Centilmen oyuncular da çok. Bazen adrenalinle bazı şeyler oluyor ancak bütün oyuncular birbiriyle dost… Futbolun Oscarları zaten Fatih hocamızın bir projesiydi… Hakan Ünsal kardeşimizin "Yılın Oscarları" gibi bir projesi var. Bunun yapılması gerekir. Çünkü futbolun magazinsel yanı da ön planı çıkmalı.

Kütüphanemizi yeni açtık. Hukuk müşavirimiz rahmetli Faruk Baştürk vefat etti son dönemde. Kütüphanemize kendisinin adını verdik.
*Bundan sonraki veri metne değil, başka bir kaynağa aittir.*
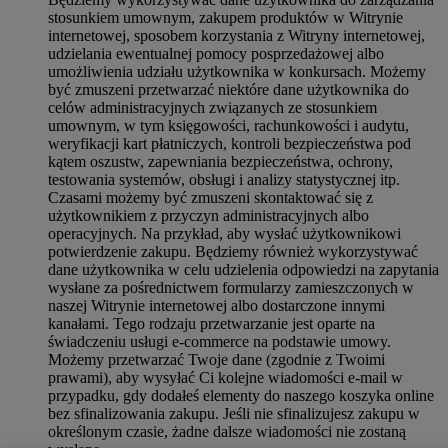
stosunkiem umownym, zakupem produktów w Witrynie
internetowej, sposobem korzystania z Witryny internetowej,
udzielania ewentualnej pomocy posprzedażowej albo
umożliwienia udziału użytkownika w konkursach. Możemy
być zmuszeni przetwarzać niektóre dane użytkownika do
celów administracyjnych związanych ze stosunkiem
umownym, w tym księgowości, rachunkowości i audytu,
weryfikacji kart płatniczych, kontroli bezpieczeństwa pod
kątem oszustw, zapewniania bezpieczeństwa, ochrony,
testowania systemów, obsługi i analizy statystycznej itp.
Czasami możemy być zmuszeni skontaktować się z
użytkownikiem z przyczyn administracyjnych albo
operacyjnych. Na przykład, aby wysłać użytkownikowi
potwierdzenie zakupu. Będziemy również wykorzystywać
dane użytkownika w celu udzielenia odpowiedzi na zapytania
wysłane za pośrednictwem formularzy zamieszczonych w
naszej Witrynie internetowej albo dostarczone innymi
kanałami. Tego rodzaju przetwarzanie jest oparte na
świadczeniu usługi e-commerce na podstawie umowy.
Możemy przetwarzać Twoje dane (zgodnie z Twoimi
prawami), aby wysyłać Ci kolejne wiadomości e-mail w
przypadku, gdy dodałeś elementy do naszego koszyka online
bez sfinalizowania zakupu. Jeśli nie sfinalizujesz zakupu w
określonym czasie, żadne dalsze wiadomości nie zostaną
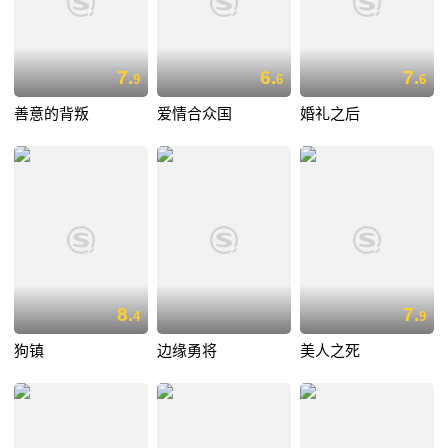
7.
6.
7.
9
6
6
善意的背叛
爱情合众国
婚礼之后
8.
7.
4
9
狗镇
边缘勇将
美人之死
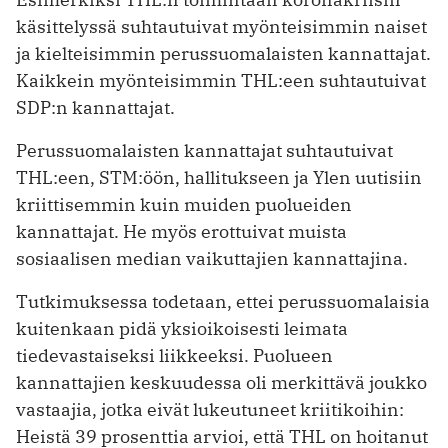
käsittelyssä suhtautuivat myönteisimmin naiset
ja kielteisimmin perussuomalaisten kannattajat.
Kaikkein myönteisimmin THL:een suhtautuivat
SDP:n kannattajat.
Perussuomalaisten kannattajat suhtautuivat
THL:een, STM:öön, hallitukseen ja Ylen uutisiin
kriittisemmin kuin muiden puolueiden
kannattajat. He myös erottuivat muista
sosiaalisen median vaikuttajien kannattajina.
Tutkimuksessa todetaan, ettei perussuomalaisia
kuitenkaan pidä yksioikoisesti leimata
tiedevastaiseksi liikkeeksi. Puolueen
kannattajien keskuudessa oli merkittävä joukko
vastaajia, jotka eivät lukeutuneet kriitikoihin:
Heistä 39 prosenttia arvioi, että THL on hoitanut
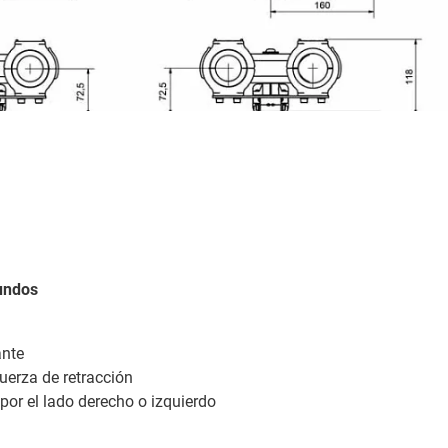
gundos
ante
fuerza de retracción
 por el lado derecho o izquierdo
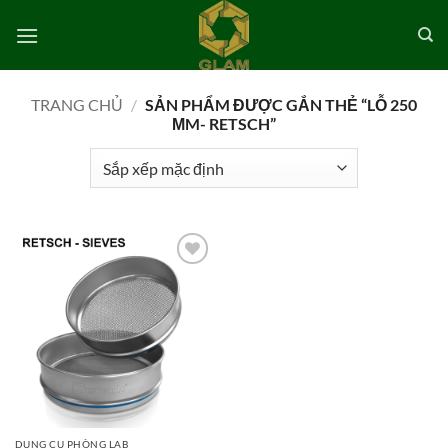
Bỏ
qua
nội
dung
TRANG CHỦ
/
SẢN PHẨM ĐƯỢC GẮN THẺ “LỖ 250
ΜM- RETSCH”
Add to
wishlist
DỤNG CỤ PHÒNG LAB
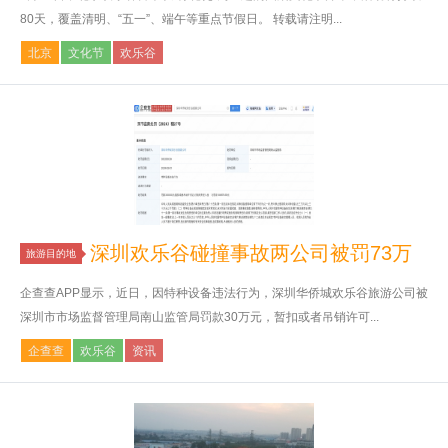
80天，覆盖清明、“五一”、端午等重点节假日。 转载请注明...
北京
文化节
欢乐谷
深圳欢乐谷碰撞事故两公司被罚73万
旅游目的地
企查查APP显示，近日，因特种设备违法行为，深圳华侨城欢乐谷旅游公司被
深圳市市场监督管理局南山监管局罚款30万元，暂扣或者吊销许可...
企查查
欢乐谷
资讯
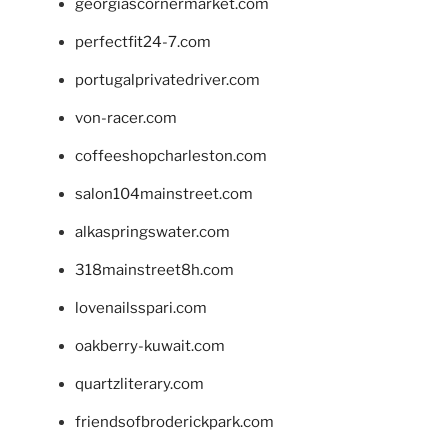
georgiascornermarket.com
perfectfit24-7.com
portugalprivatedriver.com
von-racer.com
coffeeshopcharleston.com
salon104mainstreet.com
alkaspringswater.com
318mainstreet8h.com
lovenailsspari.com
oakberry-kuwait.com
quartzliterary.com
friendsofbroderickpark.com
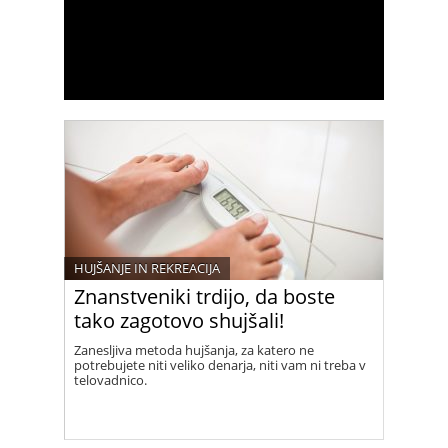
HUJŠANJE IN REKREACIJA
Znanstveniki trdijo, da boste
tako zagotovo shujšali!
Zanesljiva metoda hujšanja, za katero ne
potrebujete niti veliko denarja, niti vam ni treba v
telovadnico.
Kütüphanemizi geliştireceğiz.

Üç takımımız şampiyonluk için koşuyor. Üçüne de başarılar diliyorum. Çok güzel bir mücadele var. Hakem hatası da olacaktır. İnşallah olmaz. Herkes hata yapabilir. Ama bir tane şampiyon çıkacak. Başarılıyı tebrik etmek gerek. Taraftarımızla, yöneticimizle inşallah bu heyecanı son haftaya kadar yaşarız. Düşen takımlarımıza üzüntülerimizi belirtmek istiyorum. İçimiz yanıyor. Gelecek olanlara da başarılar diliyorum. Bugün maalesef 2. Lig Play-Off maçında olaylar yaşanmış. İnşallah bu son olur. Kaybetmeyi kabul edip, bundan ders almak lazım. Suçu önce kendimizde aramamız lazım. Futbol tek sonuçlu olsa bu kadar zevkli olmazdı zaten…

Ben boş zamanlarımda golf oynuyorsam basketbolu da izliyorum. Basketbol ligimiz çok güzel gidiyor. Eczacıbaşı Kadın Voleybol takımını da tebrik ederim. Fenerbahçe Ülker'e Eurolig'de başarılar diliyorum. Maçlarını izleyeceğim. Basket çok heyecanlı oluyor. Basketbol Federasyonumuz'da da başkanlık seçimi var. İki başkan adayına da başarılar diliyorum."